Ее сомнения развеял брат Афанасий, подробно рассказав о замене, которую подстроил Бельский. Казалось бы, теперь инокиня Марфа могла вздохнуть свободно. Она была окружена почетом, какой прежде и не снился – ни в Угличе, ни даже при дворе Грозного, ни, само собой, в выксунской дремучей глуши. Сын советовался с ней по всякому поводу, даже и по государственным делам, он привез ей на поклон свою невесту – правда, выбранную помимо материнской воли, но что поделать?.. Уступая настояниям матушки, он велел Марине причаститься по православному обряду, приложиться к иконам и венчаться не в парижских юбках, которые не могли протиснуться в узенькие двери старомосковских дворцов, не в широченных воротниках, а в традиционном платье русских цариц. По виду сын был вполне счастлив – отчего же теснило сердце инокини Марфы? Не приучено оно было радоваться, вот что. Отвыкло быть счастливым, постоянно ожидало от судьбы нового подвоха. И дождалось!

…Перед рассветом ударили в набат, по всему Кремлю разбежались люди.

– Инокиню Марфу на площадь! На площадь! Пусть скажет, что расстригу своим сыном признала, пусть сознается! К ответу ее! – доносились крики.

Монахи забились в свои кельи, словно перепуганные куры. Но Марфа знала, что ей-то не отсидеться.

Кое-как скрепилась с силами – вышла на монастырское крыльцо. Вот этот же самый человек, что явился к ней нынче, Димитрий Шуйский, брат князя Василия, ждал ее там. Грубым, словно бы не своим, прежде всегда почтительным голосом велел немедля идти из Кремля на Красную площадь.

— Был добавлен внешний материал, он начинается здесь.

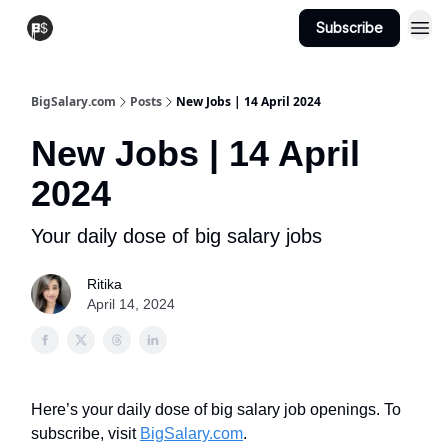
Subscribe
View Jobs
Post A Job
BigSalary.com
Posts
New Jobs | 14 April 2024
New Jobs | 14 April
2024
Your daily dose of big salary jobs
Ritika
April 14, 2024
Here’s your daily dose of big salary job openings. To
subscribe, visit
BigSalary.com
.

Она пошла, с трудом владея немеющими ногами. Ее так шатало, что пришлось кликнуть в сопровождающие двух монахинь, как ни боялись сестры покидать надежные стены обители. Путь этот, чудилось, был долог-долог, словно на Голгофу… и вот наконец на площади Марфа увидела страшное, нагое, неузнаваемое тело какого-то мужчины. И растерялась.

Не может, не может она признать ни любимого ребенка, ни ласкового сына-царя в этом окровавленном трупе. Вдруг он снова спасся, как тогда, в детстве, вдруг спрятался, затаился? Скажет Марфа: он, это царь! – и толпа запомнит это, а потом, когда он воскреснет, как воскрес уже однажды, это признание матери закроет ему путь к трону.

Она не знала, что делать, не знала! С трудом держалась на ногах, почти теряла сознание от страха.

Князь Василий Шуйский метался на своем покрытом пеною коне; борода князя была измарана кровью, словно он недавно ел человечину.

Надо было что-то говорить. Толпа смотрела на нее враждебно.